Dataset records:
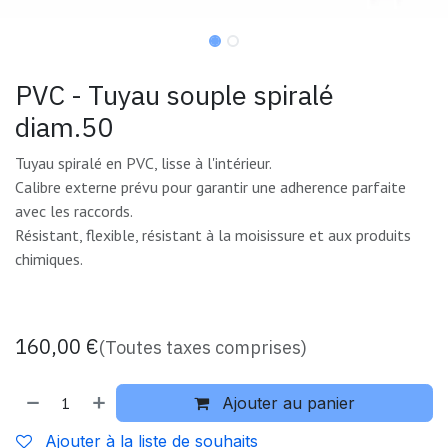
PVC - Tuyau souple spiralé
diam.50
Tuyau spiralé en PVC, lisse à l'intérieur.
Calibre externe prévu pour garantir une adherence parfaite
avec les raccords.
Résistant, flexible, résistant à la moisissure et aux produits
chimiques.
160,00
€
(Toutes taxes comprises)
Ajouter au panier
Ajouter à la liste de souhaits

...

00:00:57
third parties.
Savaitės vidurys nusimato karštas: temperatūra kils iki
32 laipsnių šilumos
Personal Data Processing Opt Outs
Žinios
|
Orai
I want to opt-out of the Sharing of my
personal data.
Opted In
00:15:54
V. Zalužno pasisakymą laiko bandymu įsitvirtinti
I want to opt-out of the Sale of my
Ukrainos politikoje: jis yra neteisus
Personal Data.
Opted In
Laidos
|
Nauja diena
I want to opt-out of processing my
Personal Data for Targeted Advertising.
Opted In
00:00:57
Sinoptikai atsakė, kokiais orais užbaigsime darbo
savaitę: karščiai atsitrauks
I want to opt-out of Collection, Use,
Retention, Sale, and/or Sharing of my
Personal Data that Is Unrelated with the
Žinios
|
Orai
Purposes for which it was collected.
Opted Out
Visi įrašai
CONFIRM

PROBLEM TO WORK ON:
The expected answer is a copy of each line above containing "Sharing".

SOLUTION:
I want to opt-out of the Sharing of my
Retention, Sale, and/or Sharing of my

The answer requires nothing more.